Freed created a Facebook profile, limited to his “friends.” Eventually, he exceeded Facebook’s 5,000-friend limit on profiles and converted his profile to a “page,” which has unlimited “followers.” His page was public, anyone could “follow” it; for the page category, Freed chose “public figure.” Freed was appointed Port Huron’s city manager. He updated his Facebook page to reflect that title. In the “About” section, he described himself as “Daddy ... Husband ... and City Manager, Chief Administrative Officer for the citizens of Port Huron, MI.” Freed listed the Port Huron website as his page’s website, the city’s general email as his page’s contact information, and the City Hall address as his page’s address.

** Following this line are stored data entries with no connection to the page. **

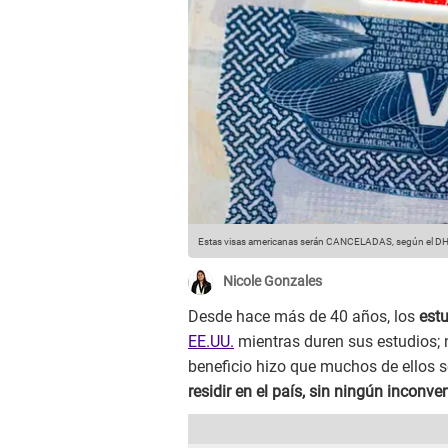
Estas visas americanas serán CANCELADAS, según el D
Nicole Gonzales
Desde hace más de 40 años, los
est
EE.UU.
mientras duren sus estudios; 
beneficio hizo que muchos de ellos s
residir en el país, sin ningún inconve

Freed shared photos of family events, visits to local community events, and posts about administrative directives he issued as city manager. When the Covid-19 pandemic hit, he posted policies he initiated for Port Huron and news articles on public-health measures and statistics. Lindke responded with criticism. Freed deleted those comments and eventually “blocked” Lindke from the page.

Lindke sued Freed under 42 U.S.C 1983, arguing that Freed violated his First Amendment rights. The Sixth Circuit affirmed summary judgment in favor of Freed. Freed’s Facebook activity was not state action. The page neither derives from the duties of his office nor depends on his state authority.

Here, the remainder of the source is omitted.